• _Exercise aim_: Only a number is expected: how many lines in the entries that follow contain the word "footer"?
────
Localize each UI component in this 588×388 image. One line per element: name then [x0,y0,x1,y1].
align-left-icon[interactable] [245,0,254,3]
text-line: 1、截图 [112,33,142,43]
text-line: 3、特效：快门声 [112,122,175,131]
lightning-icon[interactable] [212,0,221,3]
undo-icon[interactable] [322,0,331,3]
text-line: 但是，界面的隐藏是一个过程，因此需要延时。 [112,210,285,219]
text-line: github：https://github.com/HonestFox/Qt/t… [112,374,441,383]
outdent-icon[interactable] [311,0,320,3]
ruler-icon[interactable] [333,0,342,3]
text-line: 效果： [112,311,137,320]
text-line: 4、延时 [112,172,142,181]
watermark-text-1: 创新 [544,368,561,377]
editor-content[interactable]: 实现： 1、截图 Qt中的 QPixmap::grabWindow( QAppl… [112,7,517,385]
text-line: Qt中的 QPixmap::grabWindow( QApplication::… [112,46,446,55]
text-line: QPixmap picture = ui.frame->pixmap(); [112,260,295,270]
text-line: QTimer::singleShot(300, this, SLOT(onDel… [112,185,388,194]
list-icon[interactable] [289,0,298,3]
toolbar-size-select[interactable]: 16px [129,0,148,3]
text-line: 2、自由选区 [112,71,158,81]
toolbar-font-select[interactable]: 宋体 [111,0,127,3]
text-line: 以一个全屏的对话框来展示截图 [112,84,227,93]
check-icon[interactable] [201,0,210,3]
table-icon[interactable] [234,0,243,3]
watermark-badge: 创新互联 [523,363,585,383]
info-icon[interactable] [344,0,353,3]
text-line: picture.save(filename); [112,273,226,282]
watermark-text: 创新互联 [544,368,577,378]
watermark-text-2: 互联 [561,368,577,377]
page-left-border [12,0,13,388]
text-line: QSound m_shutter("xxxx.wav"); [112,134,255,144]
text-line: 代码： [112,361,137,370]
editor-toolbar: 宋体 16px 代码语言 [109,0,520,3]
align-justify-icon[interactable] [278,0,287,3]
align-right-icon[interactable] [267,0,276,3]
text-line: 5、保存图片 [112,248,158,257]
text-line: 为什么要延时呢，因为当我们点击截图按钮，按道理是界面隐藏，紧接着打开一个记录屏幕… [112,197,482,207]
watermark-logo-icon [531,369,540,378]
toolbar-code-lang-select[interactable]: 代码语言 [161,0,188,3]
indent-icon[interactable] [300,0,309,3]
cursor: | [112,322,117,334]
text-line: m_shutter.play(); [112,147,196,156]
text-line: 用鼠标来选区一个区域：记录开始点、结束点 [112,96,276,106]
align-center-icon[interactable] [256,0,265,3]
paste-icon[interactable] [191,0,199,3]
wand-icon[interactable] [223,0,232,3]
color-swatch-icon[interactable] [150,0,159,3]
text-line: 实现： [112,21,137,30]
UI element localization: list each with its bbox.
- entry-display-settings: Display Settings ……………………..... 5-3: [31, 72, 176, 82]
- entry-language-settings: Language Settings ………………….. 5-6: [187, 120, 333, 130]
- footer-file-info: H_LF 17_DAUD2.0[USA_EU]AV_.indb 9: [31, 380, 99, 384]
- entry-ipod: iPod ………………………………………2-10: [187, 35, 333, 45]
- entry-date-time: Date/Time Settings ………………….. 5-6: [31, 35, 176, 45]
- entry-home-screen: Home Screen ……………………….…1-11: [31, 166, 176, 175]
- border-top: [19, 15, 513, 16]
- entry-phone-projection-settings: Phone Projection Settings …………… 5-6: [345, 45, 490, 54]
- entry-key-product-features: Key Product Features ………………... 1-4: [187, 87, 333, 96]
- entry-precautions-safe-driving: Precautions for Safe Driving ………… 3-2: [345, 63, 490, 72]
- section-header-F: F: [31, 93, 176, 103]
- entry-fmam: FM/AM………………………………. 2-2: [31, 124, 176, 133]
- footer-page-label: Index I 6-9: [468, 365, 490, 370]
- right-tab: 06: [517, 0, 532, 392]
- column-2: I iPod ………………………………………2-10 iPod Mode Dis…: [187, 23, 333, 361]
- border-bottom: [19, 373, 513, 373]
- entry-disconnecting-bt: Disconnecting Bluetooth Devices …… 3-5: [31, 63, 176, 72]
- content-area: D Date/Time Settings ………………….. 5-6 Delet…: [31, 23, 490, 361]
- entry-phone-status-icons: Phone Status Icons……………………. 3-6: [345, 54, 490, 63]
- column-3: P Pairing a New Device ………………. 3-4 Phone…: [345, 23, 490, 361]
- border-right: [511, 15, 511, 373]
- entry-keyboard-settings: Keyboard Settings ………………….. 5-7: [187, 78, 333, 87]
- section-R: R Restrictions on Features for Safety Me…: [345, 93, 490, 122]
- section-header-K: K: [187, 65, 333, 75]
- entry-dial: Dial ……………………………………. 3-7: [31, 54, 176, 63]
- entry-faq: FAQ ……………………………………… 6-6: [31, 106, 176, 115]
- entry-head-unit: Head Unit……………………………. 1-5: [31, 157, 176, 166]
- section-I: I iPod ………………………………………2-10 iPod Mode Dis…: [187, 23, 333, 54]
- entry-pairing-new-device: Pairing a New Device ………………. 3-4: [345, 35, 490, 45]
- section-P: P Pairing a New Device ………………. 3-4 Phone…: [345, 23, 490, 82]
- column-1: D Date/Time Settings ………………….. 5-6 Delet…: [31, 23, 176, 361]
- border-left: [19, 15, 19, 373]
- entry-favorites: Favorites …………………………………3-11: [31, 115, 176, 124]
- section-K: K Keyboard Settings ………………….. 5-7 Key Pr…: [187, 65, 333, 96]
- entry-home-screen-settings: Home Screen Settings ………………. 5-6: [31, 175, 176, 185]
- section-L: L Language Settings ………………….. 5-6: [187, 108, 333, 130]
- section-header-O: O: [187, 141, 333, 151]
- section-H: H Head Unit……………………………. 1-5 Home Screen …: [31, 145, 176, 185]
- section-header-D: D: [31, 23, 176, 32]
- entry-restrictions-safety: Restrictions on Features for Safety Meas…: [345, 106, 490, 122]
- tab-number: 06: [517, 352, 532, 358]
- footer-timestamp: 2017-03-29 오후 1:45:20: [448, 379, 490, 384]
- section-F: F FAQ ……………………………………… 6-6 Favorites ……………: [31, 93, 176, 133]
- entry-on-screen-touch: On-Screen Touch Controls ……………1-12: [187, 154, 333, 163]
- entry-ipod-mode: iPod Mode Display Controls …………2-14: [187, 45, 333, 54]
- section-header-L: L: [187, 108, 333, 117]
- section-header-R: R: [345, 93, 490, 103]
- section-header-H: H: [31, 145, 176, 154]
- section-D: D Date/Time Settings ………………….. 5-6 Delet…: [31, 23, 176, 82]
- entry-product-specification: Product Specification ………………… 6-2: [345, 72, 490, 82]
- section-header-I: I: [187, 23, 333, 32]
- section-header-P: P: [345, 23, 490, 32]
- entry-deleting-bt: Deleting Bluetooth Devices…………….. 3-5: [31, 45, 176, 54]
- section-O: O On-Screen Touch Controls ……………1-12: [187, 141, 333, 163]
────
• _Reply to the task_: 3